Stored records:
● ● ● ● ● ● ●
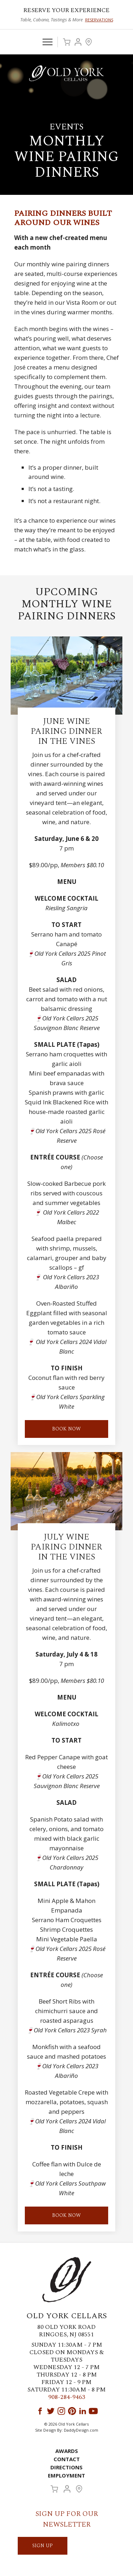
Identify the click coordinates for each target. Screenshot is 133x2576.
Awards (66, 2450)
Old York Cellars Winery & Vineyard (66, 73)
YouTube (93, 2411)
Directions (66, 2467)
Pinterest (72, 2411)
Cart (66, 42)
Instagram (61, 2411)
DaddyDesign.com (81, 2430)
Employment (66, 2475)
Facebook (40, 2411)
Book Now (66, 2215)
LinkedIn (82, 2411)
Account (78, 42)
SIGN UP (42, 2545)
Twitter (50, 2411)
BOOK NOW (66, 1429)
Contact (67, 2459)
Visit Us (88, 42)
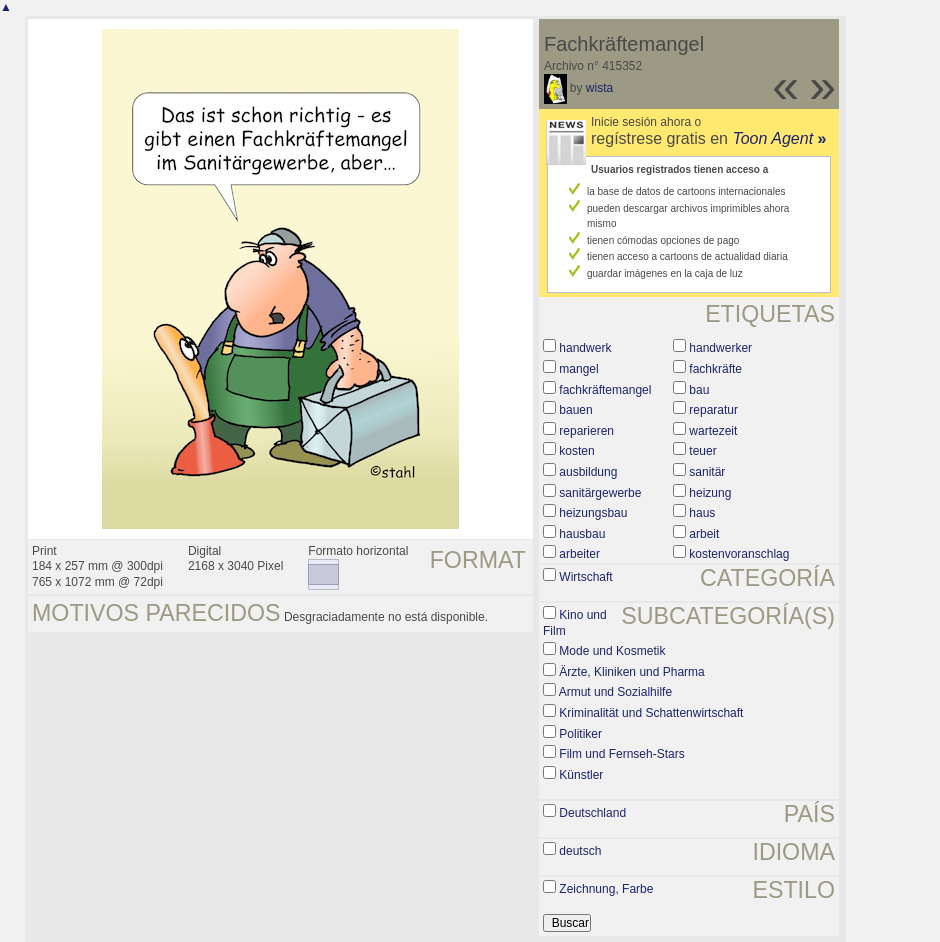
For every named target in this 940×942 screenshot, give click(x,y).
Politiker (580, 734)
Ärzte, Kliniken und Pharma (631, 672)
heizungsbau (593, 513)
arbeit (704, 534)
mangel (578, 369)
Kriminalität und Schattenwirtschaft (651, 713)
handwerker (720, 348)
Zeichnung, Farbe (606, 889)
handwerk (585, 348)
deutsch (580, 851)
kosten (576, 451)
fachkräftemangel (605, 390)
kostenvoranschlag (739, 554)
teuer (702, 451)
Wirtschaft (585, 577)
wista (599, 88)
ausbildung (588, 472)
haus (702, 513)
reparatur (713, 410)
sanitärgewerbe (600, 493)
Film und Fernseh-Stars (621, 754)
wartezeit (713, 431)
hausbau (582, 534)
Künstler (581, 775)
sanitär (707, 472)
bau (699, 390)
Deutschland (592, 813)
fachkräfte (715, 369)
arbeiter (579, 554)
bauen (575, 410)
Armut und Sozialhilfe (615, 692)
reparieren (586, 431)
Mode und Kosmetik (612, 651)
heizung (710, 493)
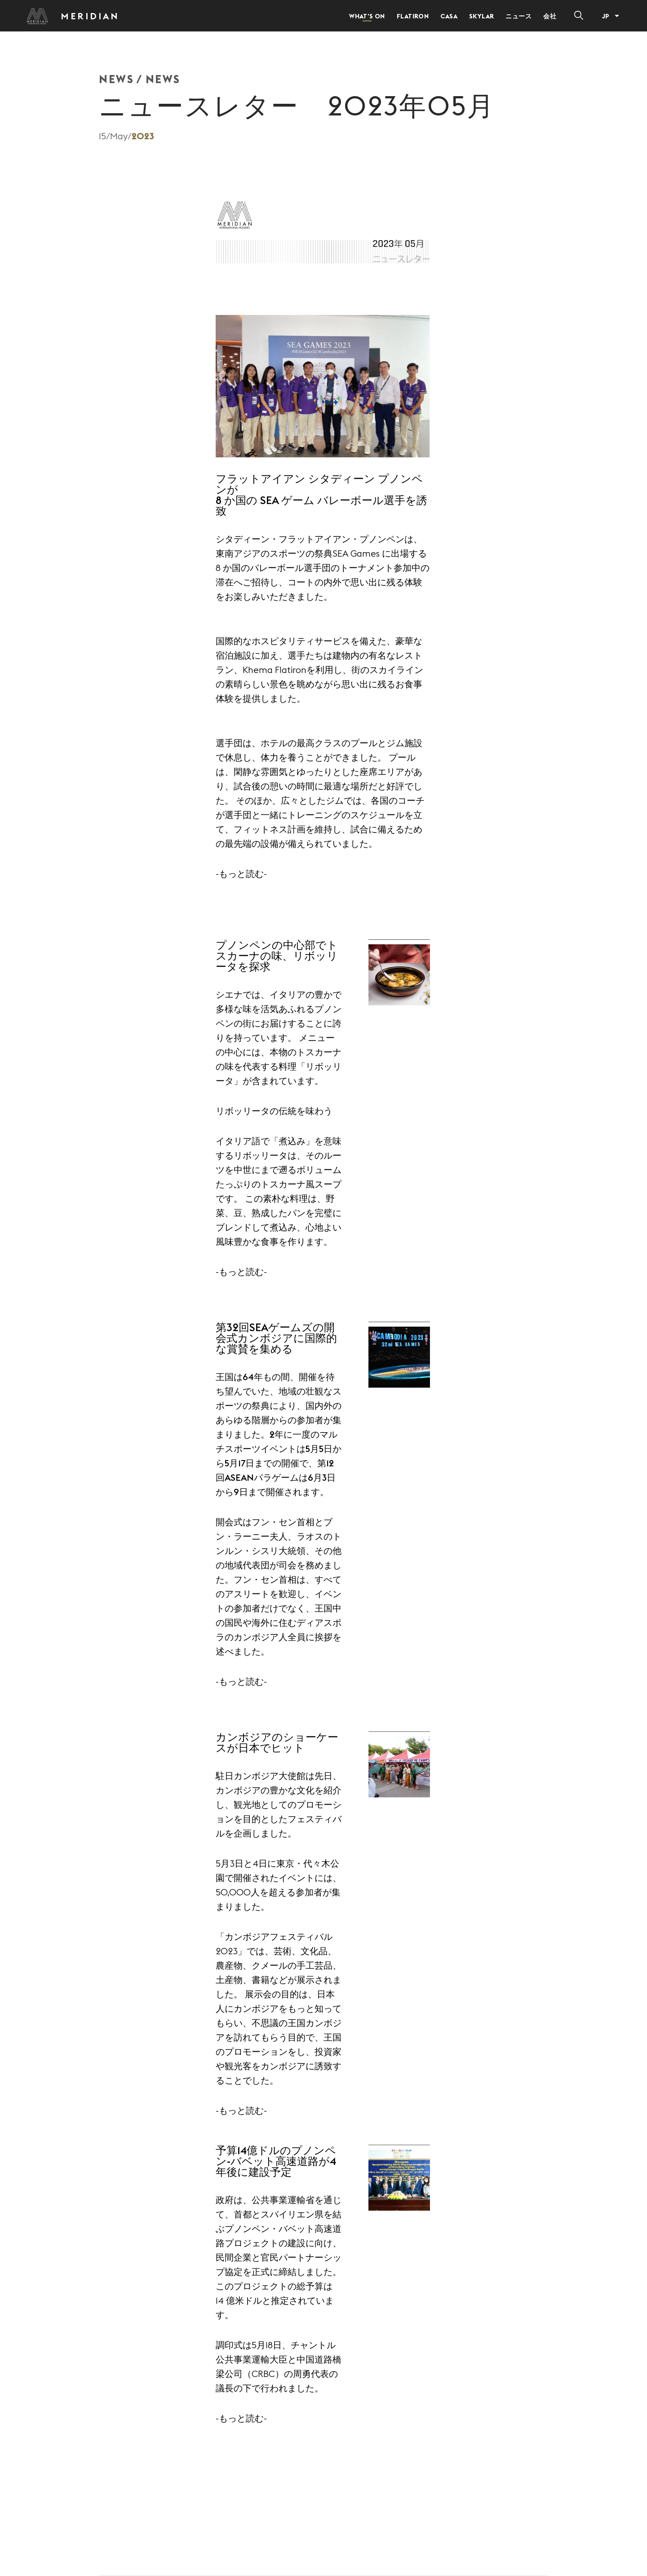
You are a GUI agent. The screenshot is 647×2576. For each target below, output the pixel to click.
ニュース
● ● ● ● ● ● ●
### Task item
Pictures stay out of this copy; write out the entries above exactly.

### Answer to this problem
Identify the click coordinates for each target. Screenshot is 133x2576.
Awards (66, 2450)
Old York Cellars Winery & Vineyard (66, 73)
YouTube (93, 2411)
Directions (66, 2467)
Pinterest (72, 2411)
Cart (66, 42)
Instagram (61, 2411)
DaddyDesign.com (81, 2430)
Employment (66, 2475)
Facebook (40, 2411)
Book Now (66, 2215)
LinkedIn (82, 2411)
Account (78, 42)
SIGN UP (42, 2545)
Twitter (50, 2411)
BOOK NOW (66, 1429)
Contact (67, 2459)
Visit Us (88, 42)
For every named target in this 940×942 screenshot, give click(x,y).
Politiker (580, 734)
Ärzte, Kliniken und Pharma (631, 672)
heizungsbau (593, 513)
arbeit (704, 534)
mangel (578, 369)
Kriminalität und Schattenwirtschaft (651, 713)
handwerker (720, 348)
Zeichnung, Farbe (606, 889)
handwerk (585, 348)
deutsch (580, 851)
kosten (576, 451)
fachkräftemangel (605, 390)
kostenvoranschlag (739, 554)
teuer (702, 451)
Wirtschaft (585, 577)
wista (599, 88)
ausbildung (588, 472)
haus (702, 513)
reparatur (713, 410)
sanitärgewerbe (600, 493)
Film und Fernseh-Stars (621, 754)
wartezeit (713, 431)
hausbau (582, 534)
Künstler (581, 775)
sanitär (707, 472)
bau (699, 390)
Deutschland (592, 813)
fachkräfte (715, 369)
arbeiter (579, 554)
bauen (575, 410)
Armut und Sozialhilfe (615, 692)
reparieren (586, 431)
Mode und Kosmetik (612, 651)
heizung (710, 493)
You are a GUI agent. The screenshot is 647×2576. For each target below, output the pixel to click.
ニュース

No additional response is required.